Their name is commonly believed to derive from the work of the German theorist and campaigner Karl Heinrich Ulrichs in the 1860s, with the name later taken up by John Addington Symonds and others who rendered it as 'Uranian'. However, it has been argued that this derivation and coinage, at least for the English-speaking countries, is independent of Ulrichs's "coinage". In his work Secreted Desires: The Major Uranians: Hopkins, Pater and Wilde, Michael M. Kaylor writes:

Given that the prominent Uranians were trained Classicists, I consider ludicrous the view, widely held, that ‘Uranian’ derives from the German apologias and legal appeals written by Karl-Heinrich Ulrichs in the 1860s, though his coinage Urning — employed to denote ‘a female psyche in a male body’ — does indeed derive from the same Classical sources, particularly the Symposium. Further, the Uranians did not consider themselves the possessors of a ‘female psyche’; the Uranians are not known, as a group, to have read works such as Forschungen über das Räthsel der mannmännlichen Liebe (Research on the Riddle of Male-Male Love); the Uranians were opposed to Ulrichs’s claims for androphilic, homoerotic liberation at the expense of the paederastic; and, even when a connection was drawn to such Germanic ideas and terminology, it appeared long after the term ‘Uranian’ had become commonplace within Uranian circles, hence was not a ‘borrowing from’ but a ‘bridge to’ the like-minded across the Channel by apologists such as Symonds. (p. xiii, footnote)

The movement

The work of the Uranian poets was characterized by an idealised appeal to the history of Ancient Greece and a sentimental infatuation of older men for adolescent boys, as well as by a use of conservative verse forms.

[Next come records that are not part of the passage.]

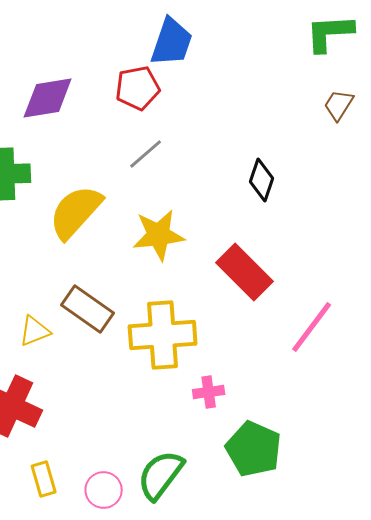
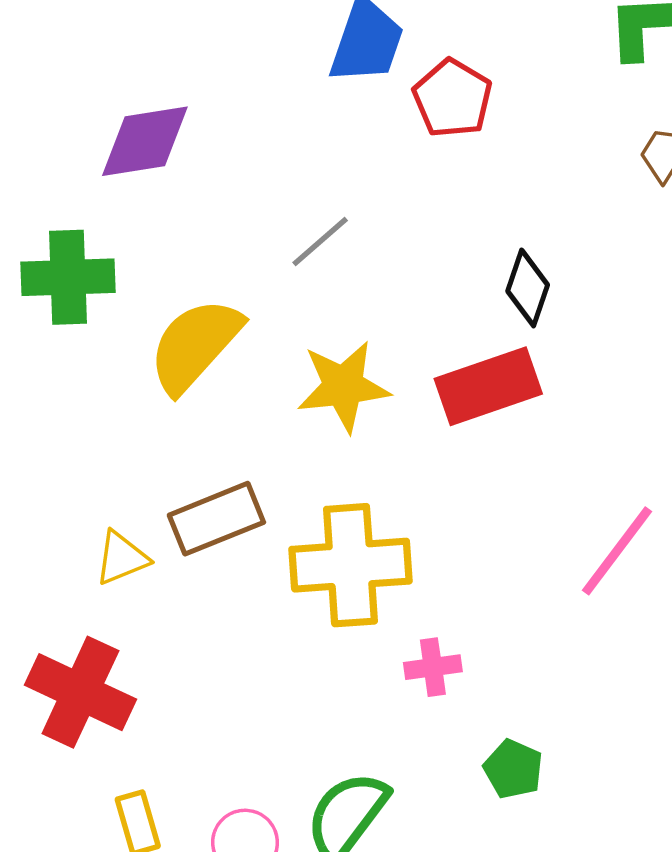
red pentagon: (138, 88) -> (452, 98), moved, turned -30
red rectangle: (245, 272) -> (488, 386), moved, turned -64
brown rectangle: (88, 309) -> (216, 519), turned -57
green pentagon: (254, 449) -> (513, 769), size x0.6

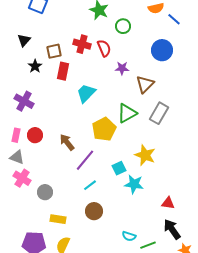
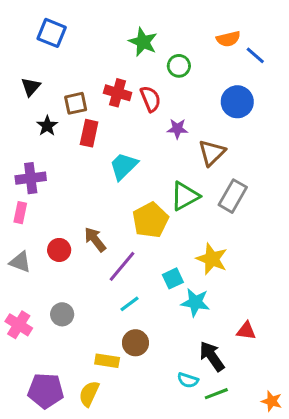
purple cross: (24, 101) -> (31, 178), turned -36
pink rectangle: (16, 135) -> (20, 213), moved
red circle: (35, 135) -> (59, 250), moved
pink cross: (22, 178) -> (19, 325), moved
yellow rectangle: (58, 219) -> (107, 361), moved
black arrow: (172, 229) -> (212, 356), moved

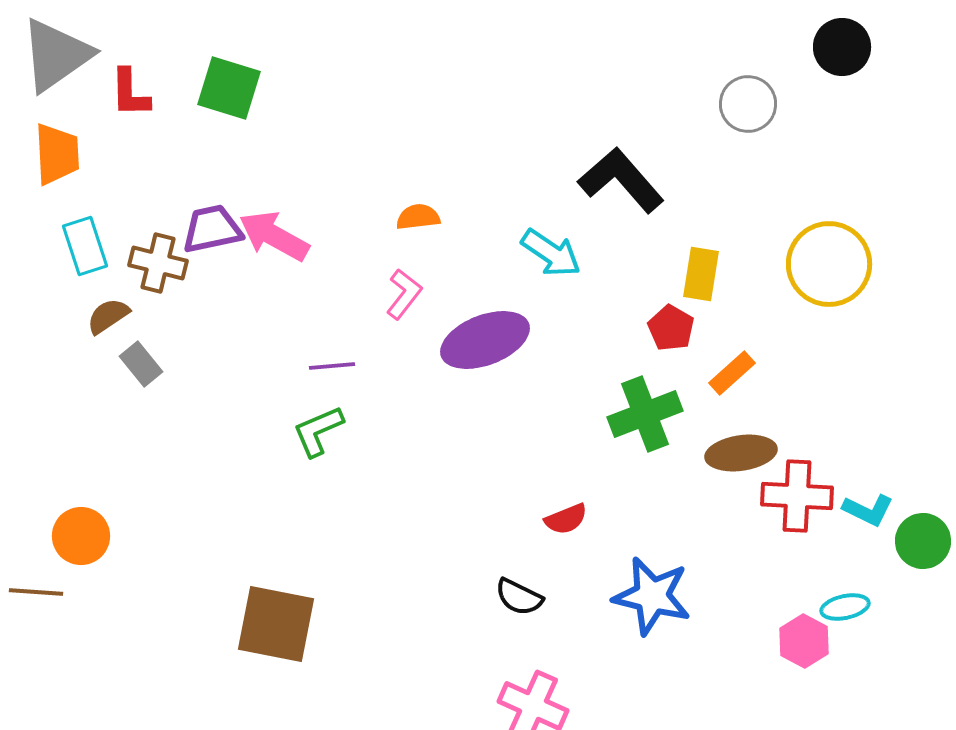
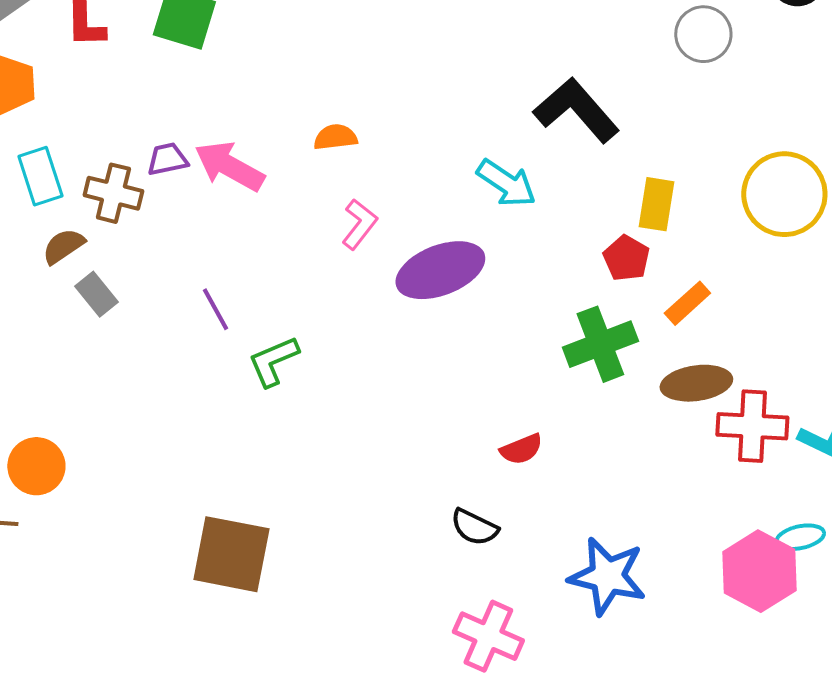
orange semicircle: (418, 217) -> (335, 137), moved
purple trapezoid: (212, 229) -> (167, 159), size x0.7
purple line: (332, 366) -> (215, 309), moved, turned 66
blue star: (652, 596) -> (607, 576), moved
pink hexagon: (804, 641) -> (759, 571), size x1.5

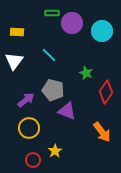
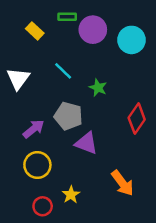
yellow rectangle: (17, 32) -> (35, 31), moved, turned 40
green star: (86, 73) -> (98, 88), moved
orange arrow: (102, 132) -> (122, 183), moved

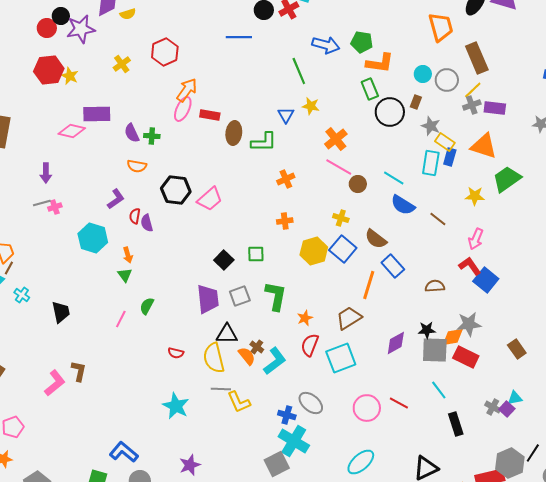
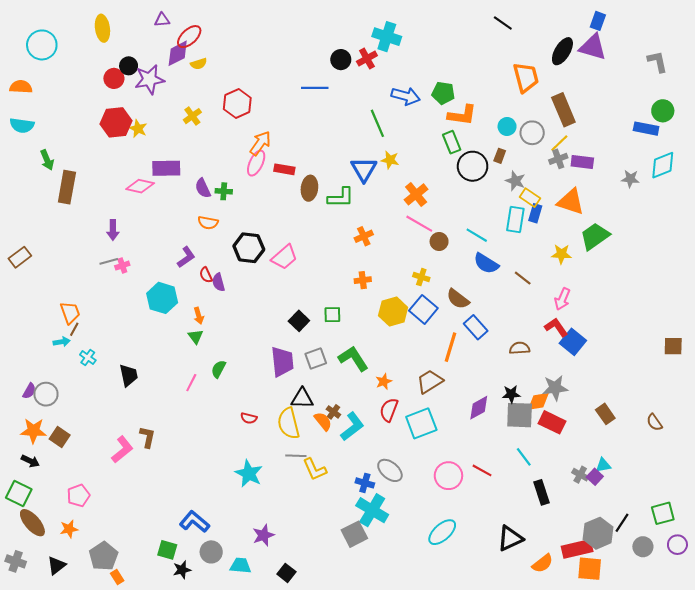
blue triangle: (286, 115) -> (364, 169), size x1.5
red semicircle: (135, 216) -> (206, 275), turned -35
green L-shape: (276, 296) -> (353, 359), turned -44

The chief poets of this clique were William Johnson Cory, Lord Alfred Douglas, Montague Summers, John Francis Bloxam, Charles Kains Jackson, John Gambril Nicholson, Rev. E. E. Bradford, John Addington Symonds, Edmund John, John Moray Stuart-Young, Charles Edward Sayle, Fabian S. Woodley, and several pseudonymous authors such as "Philebus" (John Leslie Barford) and "A. Newman" (Francis Edwin Murray). The flamboyantly eccentric novelist Frederick Rolfe (also known as "Baron Corvo") was a unifying presence in their social network, both within and without Venice.

The fame of their work was limited by late Victorian and Edwardian taboos, by the extremely small editions (often privately printed) in which their verse was promulgated, and by the generally saccharine and occasionally misogynistic nature of their poetry. However, historian Neil McKenna has argued that Uranian poetry had a central role in the upper-class homosexual subcultures of the Victorian period. He insisted that poetry was the main medium through which writers such as Oscar Wilde, George Ives and Rennell Rodd, 1st Baron Rennell sought to challenge the anti-homosexual prejudices of the age.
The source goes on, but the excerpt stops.